**Data for analysis:**
..........
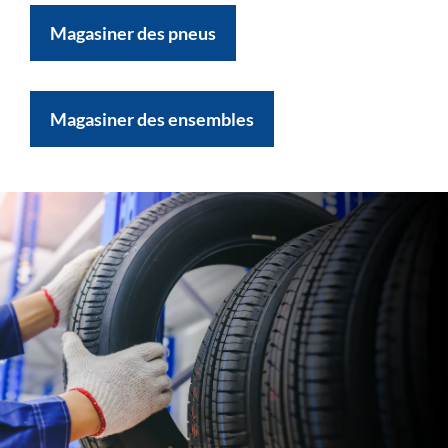
Magasiner des pneus
Magasiner des ensembles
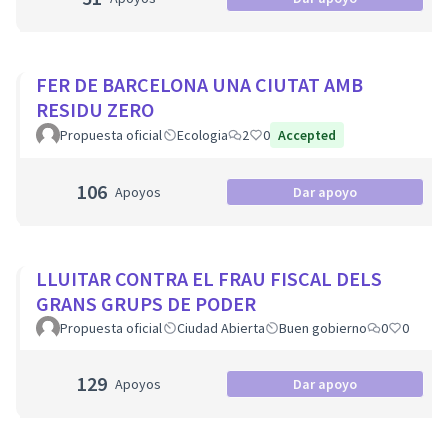
FER DE BARCELONA UNA CIUTAT AMB
RESIDU ZERO
Propuesta oficial
Ecologia
2
0
Accepted
106
Apoyos
Dar apoyo
LLUITAR CONTRA EL FRAU FISCAL DELS
GRANS GRUPS DE PODER
Propuesta oficial
Ciudad Abierta
Buen gobierno
0
0
129
Apoyos
Dar apoyo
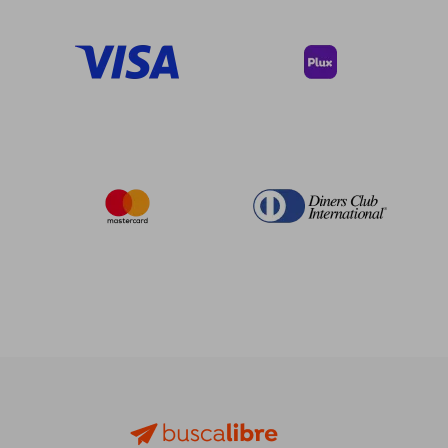
45%
45%
dcto.
dcto.
$ 184.91
$ 249.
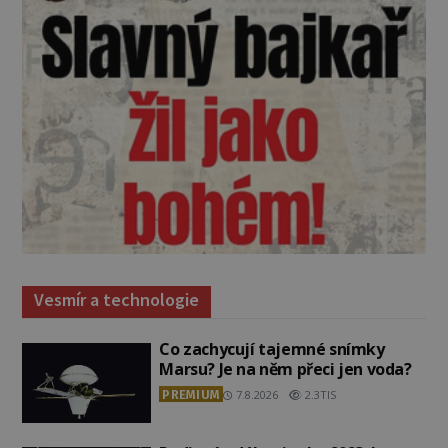
Vesmír a technologie
Co zachycují tajemné snímky
Marsu? Je na něm přeci jen voda?
PREMIUM
7.8.2026
2.3TIS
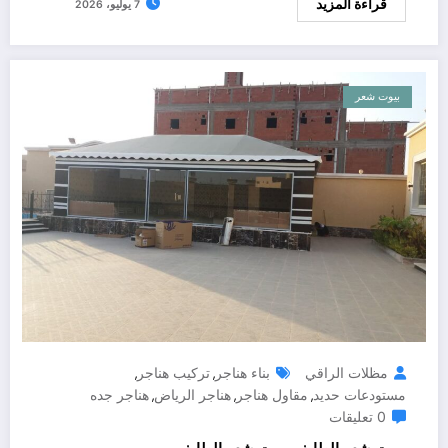
قراءة المزيد
7 يوليو، 2026
بيوت شعر
مظلات الراقي
بناء هناجر
تركيب هناجر
,
,
مستودعات حديد
مقاول هناجر
هناجر الرياض
هناجر جده
,
,
,
0 تعليقات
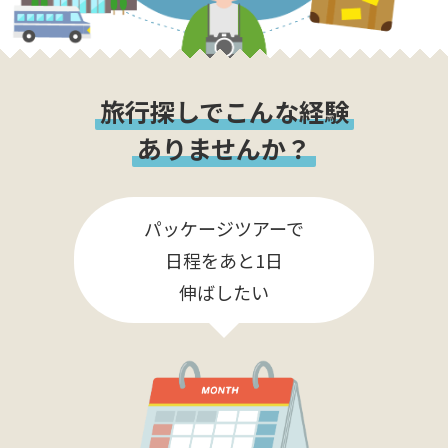
旅行探しでこんな経験
ありませんか？
パッケージツアーで
日程をあと1日
伸ばしたい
..........
**Work instruction:**
The lines sought are those in the data above that include the string "Magasiner"; copy each one.

**Your response:**
Magasiner des pneus
Magasiner des ensembles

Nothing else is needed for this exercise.